» Your objective
Reproduce every line in the material below that holds "カロリー".
-.-.-
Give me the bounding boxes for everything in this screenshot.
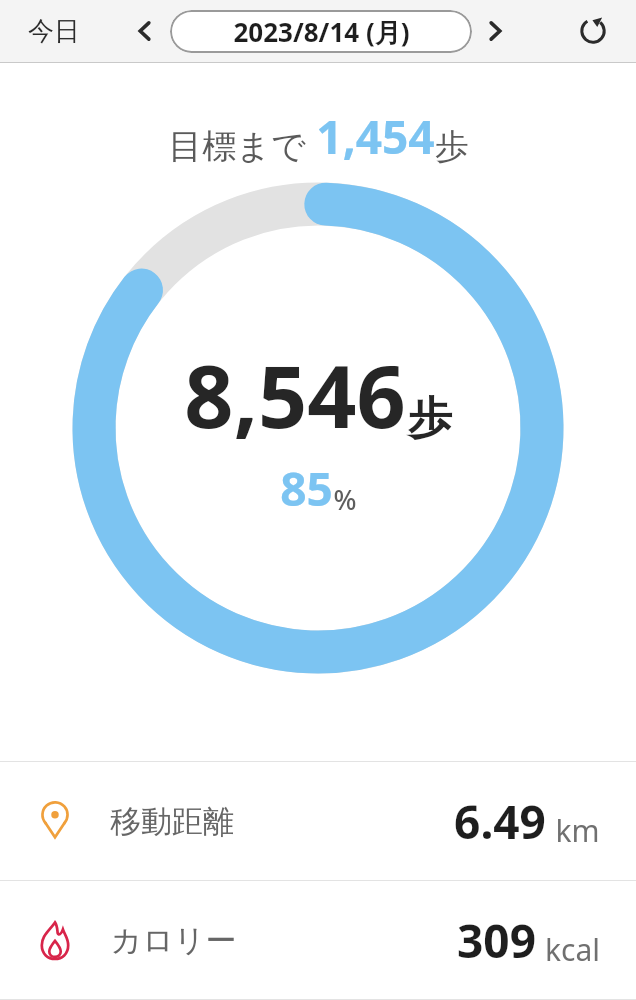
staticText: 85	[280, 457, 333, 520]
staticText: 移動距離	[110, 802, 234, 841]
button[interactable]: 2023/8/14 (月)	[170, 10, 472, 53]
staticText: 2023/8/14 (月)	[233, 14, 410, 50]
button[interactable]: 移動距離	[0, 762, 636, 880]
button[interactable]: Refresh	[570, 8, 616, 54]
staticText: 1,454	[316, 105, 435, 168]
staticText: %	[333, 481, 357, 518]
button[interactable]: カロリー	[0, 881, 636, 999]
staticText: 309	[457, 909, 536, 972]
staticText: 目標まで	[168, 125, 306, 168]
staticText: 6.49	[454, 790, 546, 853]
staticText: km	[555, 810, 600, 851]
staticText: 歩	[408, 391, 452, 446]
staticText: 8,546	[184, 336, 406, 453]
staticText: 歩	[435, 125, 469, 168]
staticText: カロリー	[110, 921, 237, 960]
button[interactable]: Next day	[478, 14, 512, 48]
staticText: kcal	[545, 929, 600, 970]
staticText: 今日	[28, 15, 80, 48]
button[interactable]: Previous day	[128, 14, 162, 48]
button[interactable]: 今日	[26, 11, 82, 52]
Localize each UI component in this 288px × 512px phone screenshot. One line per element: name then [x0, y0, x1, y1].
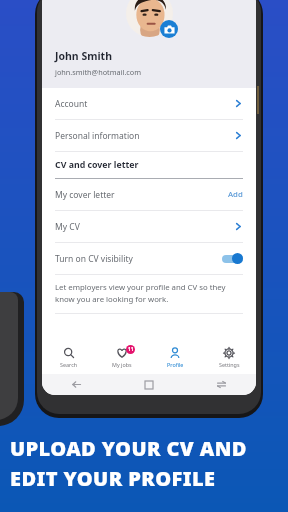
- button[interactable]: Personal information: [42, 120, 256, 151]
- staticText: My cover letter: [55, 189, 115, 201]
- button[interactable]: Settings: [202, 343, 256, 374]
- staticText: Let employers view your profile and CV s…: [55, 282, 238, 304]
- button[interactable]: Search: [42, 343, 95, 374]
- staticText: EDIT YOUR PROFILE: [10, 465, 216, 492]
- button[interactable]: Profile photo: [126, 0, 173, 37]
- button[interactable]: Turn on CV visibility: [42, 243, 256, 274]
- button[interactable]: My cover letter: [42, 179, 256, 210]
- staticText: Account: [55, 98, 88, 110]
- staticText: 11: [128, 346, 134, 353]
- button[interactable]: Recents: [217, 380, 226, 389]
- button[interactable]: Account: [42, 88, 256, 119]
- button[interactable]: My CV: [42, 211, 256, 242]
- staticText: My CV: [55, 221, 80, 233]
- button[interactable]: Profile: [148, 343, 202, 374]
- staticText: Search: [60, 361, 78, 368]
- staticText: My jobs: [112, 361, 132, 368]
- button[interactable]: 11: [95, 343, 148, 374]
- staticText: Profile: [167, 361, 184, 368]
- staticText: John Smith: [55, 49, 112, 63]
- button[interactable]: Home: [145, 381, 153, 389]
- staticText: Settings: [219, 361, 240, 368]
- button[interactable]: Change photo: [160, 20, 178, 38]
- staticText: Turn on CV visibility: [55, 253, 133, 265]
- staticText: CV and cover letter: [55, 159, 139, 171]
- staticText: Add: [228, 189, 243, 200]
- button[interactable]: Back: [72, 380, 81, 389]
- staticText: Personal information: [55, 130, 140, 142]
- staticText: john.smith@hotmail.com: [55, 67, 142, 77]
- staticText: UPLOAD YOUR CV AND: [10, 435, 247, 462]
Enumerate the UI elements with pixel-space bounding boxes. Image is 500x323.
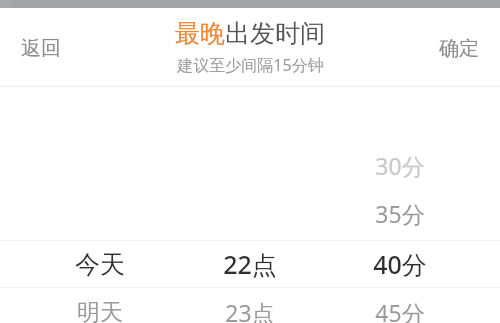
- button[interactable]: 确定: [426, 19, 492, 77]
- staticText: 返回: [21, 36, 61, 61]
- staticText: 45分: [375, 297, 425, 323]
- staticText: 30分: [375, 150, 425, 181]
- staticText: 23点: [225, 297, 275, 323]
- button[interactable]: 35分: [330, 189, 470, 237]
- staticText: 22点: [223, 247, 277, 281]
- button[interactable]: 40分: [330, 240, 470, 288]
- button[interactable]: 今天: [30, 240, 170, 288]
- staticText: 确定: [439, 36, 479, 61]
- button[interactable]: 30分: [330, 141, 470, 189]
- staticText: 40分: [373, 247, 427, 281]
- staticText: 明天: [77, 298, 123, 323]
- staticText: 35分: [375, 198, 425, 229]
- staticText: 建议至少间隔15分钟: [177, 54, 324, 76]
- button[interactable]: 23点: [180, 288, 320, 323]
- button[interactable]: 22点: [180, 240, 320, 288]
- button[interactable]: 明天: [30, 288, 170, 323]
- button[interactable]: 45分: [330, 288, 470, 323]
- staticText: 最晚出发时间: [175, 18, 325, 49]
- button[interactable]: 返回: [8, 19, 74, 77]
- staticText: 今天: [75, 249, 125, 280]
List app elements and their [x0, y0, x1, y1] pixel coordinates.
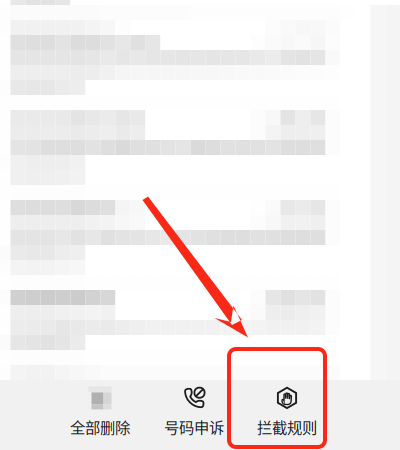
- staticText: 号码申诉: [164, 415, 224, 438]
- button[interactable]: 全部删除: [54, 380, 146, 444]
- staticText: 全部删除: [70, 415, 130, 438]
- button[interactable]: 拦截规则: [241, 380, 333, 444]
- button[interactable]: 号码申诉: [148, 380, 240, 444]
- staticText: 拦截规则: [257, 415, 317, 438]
-.-.-
» Expected answer
button[interactable]: カロリー	[0, 881, 636, 999]
staticText: カロリー	[110, 921, 237, 960]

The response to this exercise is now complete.